Tralasciando per un attimo le pesanti sanzioni inflitte a Primadanoi, la sentenza della Cassazione stabilisce un precedente dagli orizzonti disastrosi. Infatti, secondo quanto deciso, gli archivi di cronaca online risulterebbero rilevanti al pubblico per appena due anni e mezzo prima di dover rientrare nei ranghi nel rispetto della privacy dei singoli individui—Si tratta di una sentenza senza senso, che non tiene in conto le reali implicazioni generate e che potrebbe diventare un vero e proprio strumento impugnabile da qualunque privato per far sparire da internet "tracce scomode" che lo riguardano.

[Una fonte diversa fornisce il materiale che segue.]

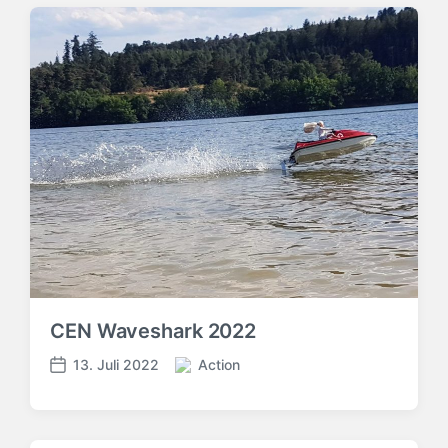
CEN Waveshark 2022
13. Juli 2022
Action
V
V
e
e
r
r
ö
ö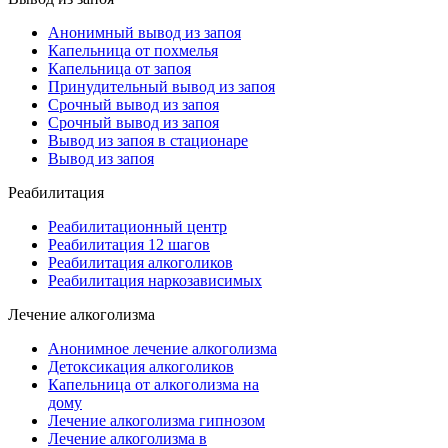
Анонимный вывод из запоя
Капельница от похмелья
Капельница от запоя
Принудительный вывод из запоя
Срочный вывод из запоя
Срочный вывод из запоя
Вывод из запоя в стационаре
Вывод из запоя
Реабилитация
Реабилитационный центр
Реабилитация 12 шагов
Реабилитация алкоголиков
Реабилитация наркозависимых
Лечение алкоголизма
Анонимное лечение алкоголизма
Детоксикация алкоголиков
Капельница от алкоголизма на
дому
Лечение алкоголизма гипнозом
Лечение алкоголизма в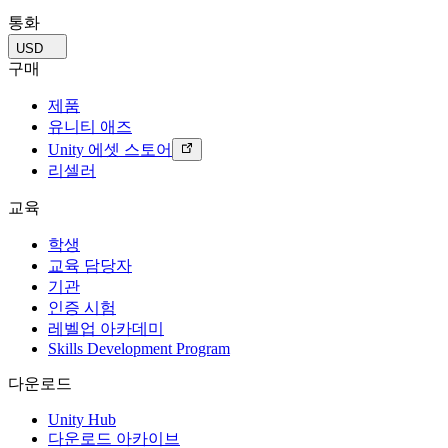
통화
USD
구매
제품
유니티 애즈
Unity 에셋 스토어
리셀러
교육
학생
교육 담당자
기관
인증 시험
레벨업 아카데미
Skills Development Program
다운로드
Unity Hub
다운로드 아카이브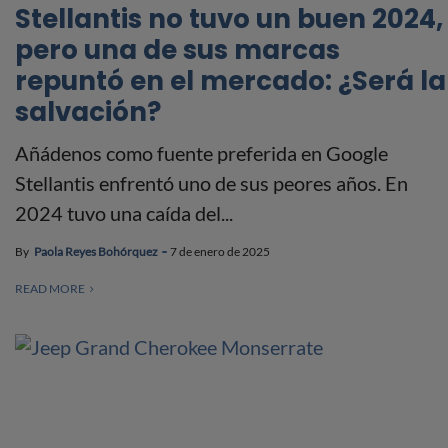
Stellantis no tuvo un buen 2024,
pero una de sus marcas
repuntó en el mercado: ¿Será la
salvación?
Añádenos como fuente preferida en Google
Stellantis enfrentó uno de sus peores años. En
2024 tuvo una caída del...
By
Paola Reyes Bohórquez
7 de enero de 2025
READ MORE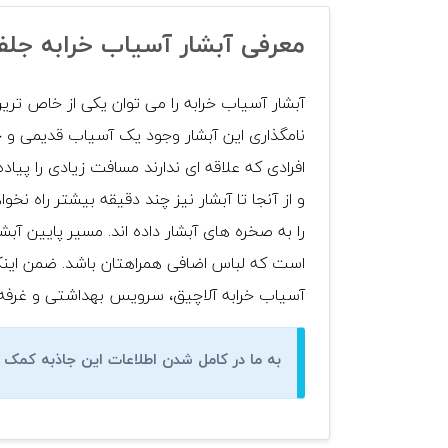
معرفی آبشار آسیاب خرابه جلفا
آبشار آسیاب خرابه را می توان یکی از خاص تری
نامگذاری این آبشار وجود یک آسیاب قدیمی و خر
افرادی که علاقه ای ندارند مسافت زیادی را پی
و از آنجا تا آبشار نیز چند دقیقه بیشتر راه ن
را به صخره های آبشار داده اند. مسیر پایین آب
است که لباس اضافی همراهتان باشد. ضمن اینکه 
آسیاب خرابه آلاچیق، سرویس بهداشتی و غرفه ه
به ما در کامل شدن اطلاعات این جاذبه کمک ک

Il problema, come al solito, è di carattere normativo: il diritto all'oblio (e in più in generale il diritto online) è un campo ancora fortemente inesplorato dalla legislazione italiana, e fintanto che questa situazione rimarrà immutata le sentenze a riguardo continueranno a proporre decisioni anacronistiche. Gran parte dell'informazione, oggi giorno, passa attraverso internet e i giornali online: la mancata normazione di questo impianto rischia di risultare seriamente dannosa, sul lungo periodo.

"In conclusione la Cassazione stabilisce che: 1) Dopo la pubblicazione dell'articolo l'interesse pubblico alla lettura di quella notizia viene meno (qui si dice che bastano due anni e mezzo); 2) Alla richiesta di cancellazione si doveva ottemperare subito perché trascorso il tempo; 3) Il diritto di cronaca vale all'istante ma non si possono trattare dati sensibili e renderli fruibili al pubblico per sempre perché dopo un po' prevale la privacy (per mantenerli ci vuole il consenso); 4) Si cancellano anche articoli recenti ed attuali. Un articolo corretto produce un danno risarcibile per il solo fatto di essere fruibile," si legge nella sentenza.

In questo senso, quindi, la Corte di Cassazione ha stabilito una data di scadenza per il diritto di cronaca. Ottimo.